Gilead Science's Sovaldi may be currently the most effective drug available for treating hepatitis C but there's a big reason it scares away patients. The drug, which was given the nod by the U.S. Food and Drug Administration in December for patients with chronic hepatitis C, costs $1,000 apiece or an equivalent of about $84,000 for a duration of a typical person's treatment.
Gilead has several justifications for the highly prohibitive cost of its drug. The company, for instance, said that the cost of the drug reflects the cost of other treatments a person with hepatitis C virus, or HCV, may go through without the drug such liver transplants, which could fetch nearly $600,000.
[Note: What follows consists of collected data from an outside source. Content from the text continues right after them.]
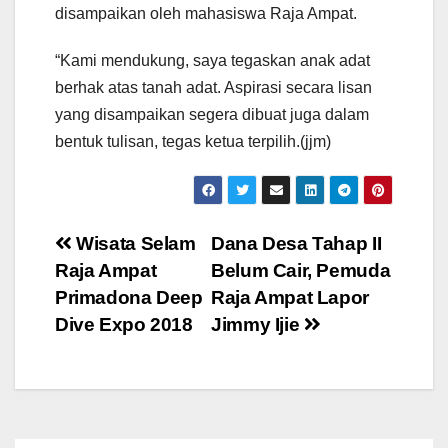
disampaikan oleh mahasiswa Raja Ampat.
“Kami mendukung, saya tegaskan anak adat
berhak atas tanah adat. Aspirasi secara lisan
yang disampaikan segera dibuat juga dalam
bentuk tulisan, tegas ketua terpilih.(jjm)
Post
Wisata Selam
Dana Desa Tahap II
Raja Ampat
Belum Cair, Pemuda
navigation
Primadona Deep
Raja Ampat Lapor
Dive Expo 2018
Jimmy Ijie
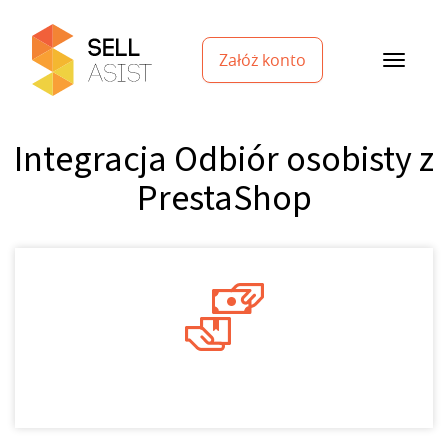
Załóż konto
Integracja Odbiór osobisty z
PrestaShop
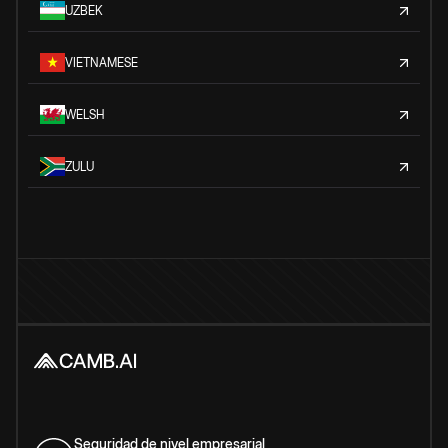
UZBEK
VIETNAMESE
WELSH
ZULU
Seguridad de nivel empresarial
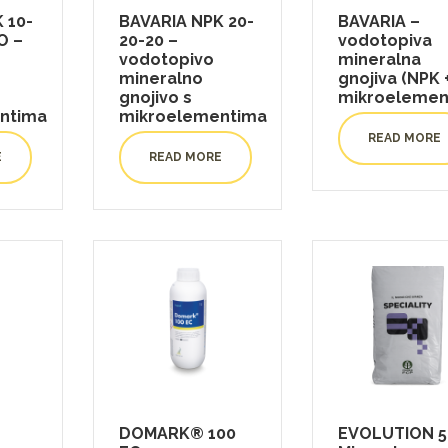
 10-
BAVARIA NPK 20-
BAVARIA –
O –
20-20 –
vodotopiva
vodotopivo
mineralna
mineralno
gnojiva (NPK 
gnojivo s
mikroelement
ntima
mikroelementima
READ MORE
E
READ MORE
DOMARK® 100
EVOLUTION 5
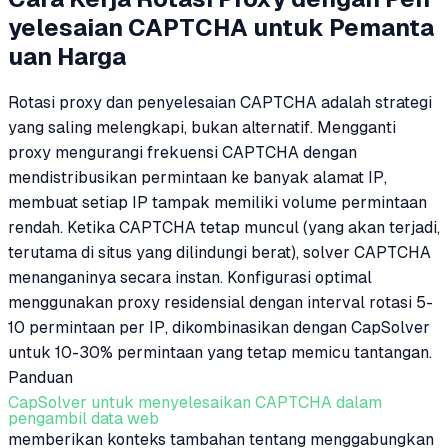
yelesaian CAPTCHA untuk Pemanta
uan Harga
Rotasi proxy dan penyelesaian CAPTCHA adalah strategi
yang saling melengkapi, bukan alternatif. Mengganti
proxy mengurangi frekuensi CAPTCHA dengan
mendistribusikan permintaan ke banyak alamat IP,
membuat setiap IP tampak memiliki volume permintaan
rendah. Ketika CAPTCHA tetap muncul (yang akan terjadi,
terutama di situs yang dilindungi berat), solver CAPTCHA
menanganinya secara instan. Konfigurasi optimal
menggunakan proxy residensial dengan interval rotasi 5-
10 permintaan per IP, dikombinasikan dengan CapSolver
untuk 10-30% permintaan yang tetap memicu tantangan.
Panduan
CapSolver untuk menyelesaikan CAPTCHA dalam
pengambil data web
memberikan konteks tambahan tentang menggabungkan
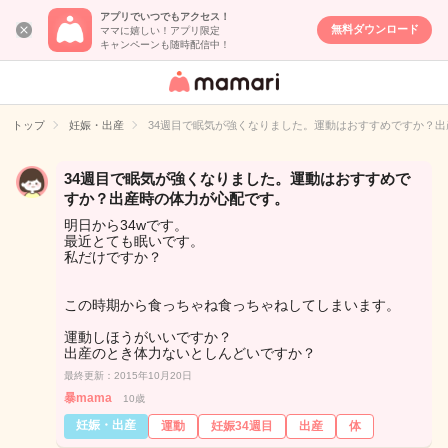
アプリでいつでもアクセス！
無料ダウンロード
ママに嬉しい！アプリ限定
キャンペーンも随時配信中！
女性専用匿名QA
アプリ・情報サ
トップ
妊娠・出産
34週目で眠気が強くなりました。運動はおすすめですか？
イト
34週目で眠気が強くなりました。運動はおすすめで
すか？出産時の体力が心配です。
明日から34wです。
最近とても眠いです。
私だけですか？
この時期から食っちゃね食っちゃねしてしまいます。
運動しほうがいいですか？
出産のとき体力ないとしんどいですか？
最終更新：2015年10月20日
暴mama
10歳
妊娠・出産
運動
妊娠34週目
出産
体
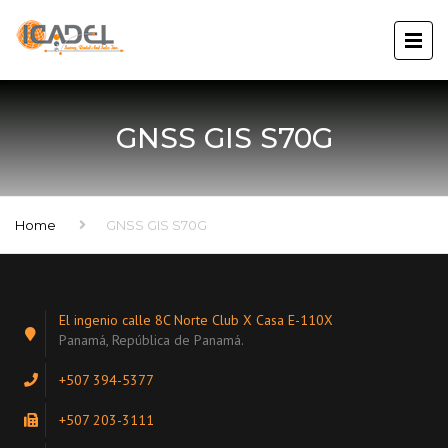
GNSS GIS S70G
Home
GNSS GIS S70G
El ingenio calle 8C Norte Club X Casa E-110X
Panamá, República de Panamá.
+507 394-5377
+507 203-3111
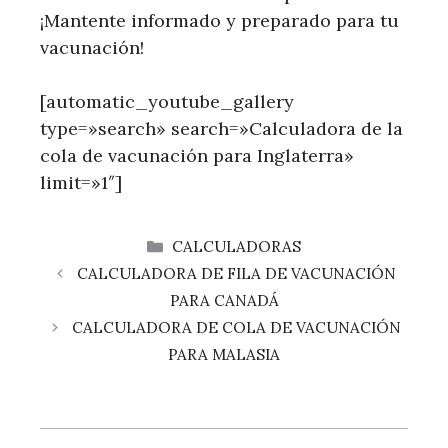
¡Mantente informado y preparado para tu
vacunación!
[automatic_youtube_gallery
type=»search» search=»Calculadora de la
cola de vacunación para Inglaterra»
limit=»1″]
CATEGORÍAS
CALCULADORAS
CALCULADORA DE FILA DE VACUNACIÓN
PARA CANADÁ
CALCULADORA DE COLA DE VACUNACIÓN
PARA MALASIA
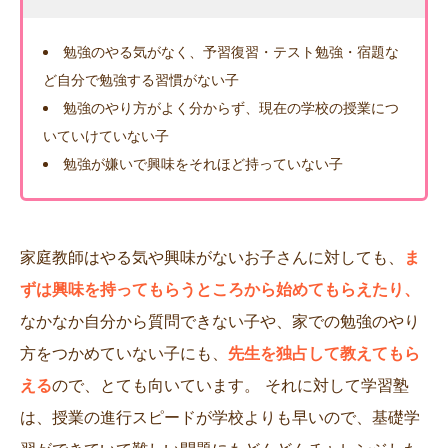
勉強のやる気がなく、予習復習・テスト勉強・宿題な
ど自分で勉強する習慣がない子
勉強のやり方がよく分からず、現在の学校の授業につ
いていけていない子
勉強が嫌いで興味をそれほど持っていない子
家庭教師はやる気や興味がないお子さんに対しても、
ま
ずは興味を持ってもらうところから始めてもらえたり、
なかなか自分から質問できない子や、家での勉強のやり
方をつかめていない子にも、
先生を独占して教えてもら
える
ので、とても向いています。 それに対して学習塾
は、授業の進行スピードが学校よりも早いので、基礎学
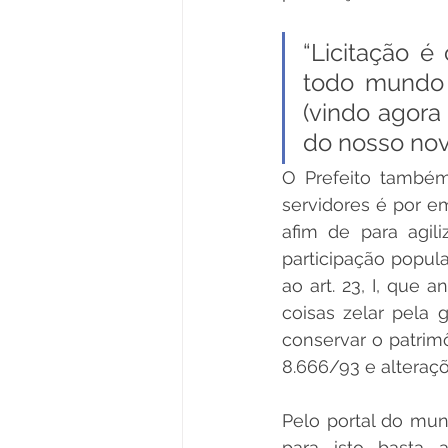
“Licitação é
todo mundo 
(vindo agora 
do nosso novo 
O Prefeito também
servidores é por em
afim de para agili
participação popul
ao art. 23, I, que 
coisas zelar pela 
conservar o patrimô
8.666/93 e alteraçõ
Pelo portal do muni
para isto basta a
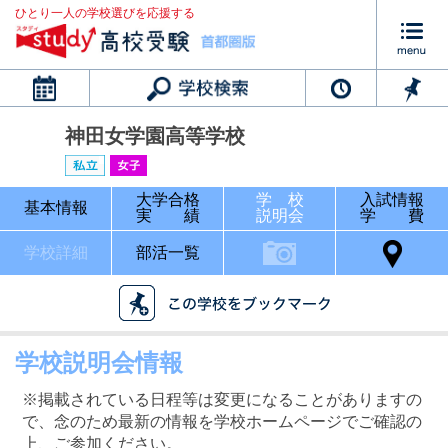
ひとり一人の学校選びを応援する
カレンダー
神田女学園高等学校
大学合格
学 校
入試情報
基本情報
実 績
説明会
学 費
学校詳細
部活一覧
学校説明会情報
※掲載されている日程等は変更になることがありますの
で、念のため最新の情報を学校ホームページでご確認の
上、ご参加ください。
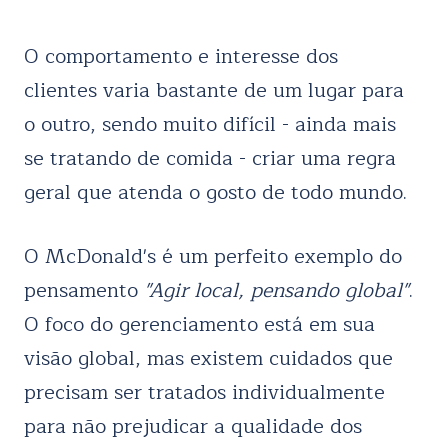
O comportamento e interesse dos
clientes varia bastante de um lugar para
o outro, sendo muito difícil - ainda mais
se tratando de comida - criar uma regra
geral que atenda o gosto de todo mundo.
O McDonald's é um perfeito exemplo do
pensamento
"Agir local, pensando global"
.
O foco do gerenciamento está em sua
visão global, mas existem cuidados que
precisam ser tratados individualmente
para não prejudicar a qualidade dos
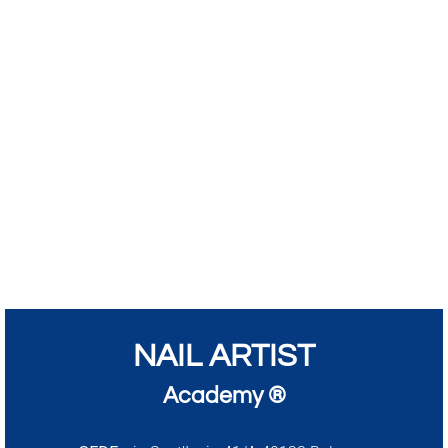
NAIL ARTIST
Academy ®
Sovaldi is also far more effective and causes fewer side effects compared with other treatments. The drug can cure patients within 12 to 24 weeks whereas duration of other treatments can last up to one year and with lower success rate than Sovaldi. The cure rate of Gilead's drug is of up to 90 percent while other treatments are only about 50 percent.
Still, the $84,000 price tag per treatment course has raised concerns. The advocacy group Campaign for Sustainable Rx Pricing which was started by the National Coalition on Health Care and financially supported by the insurance industry is pushing for Gilead to lower the price of Sovaldi.
U.S. legislators are also conducting an investigation on how Gilead came up with the price of its HCV drug as documents revealed that Pharmasset, the drug company that originally developed Sovaldi but was acquired by Gilead three years ago, intended to sell the drug for $36,000 per treatment course, which is more than half the amount needed for one course of treatment with the drug's current price. The price of the drug in Egypt is also only $900 per treatment course, which is several times cheaper than the $84,000 cost in the U.S.
"The large patient population combined with the high price of each individual treatment creates a question as to whether payors of health care, including Medicare and Medicaid, can carry such as load," a letter by Finance committee chairman Senator Ron Wyden, a democrat of Oregon and Senator Charles Grassley, a Republican of Iowa, to Gilead's CEO John Martin reads [pdf]. "Sovaldi's cost also could dramatically increase the government's spending in other programs including health care for prisoners with HVC."
Despite its cost, the desperate need for an effective HCV treatment among patients apparently made Sovaldi one of Gilead's most successful drugs with 62,000 patients trying Sovaldi during the first 30 weeks that it was made available on the market.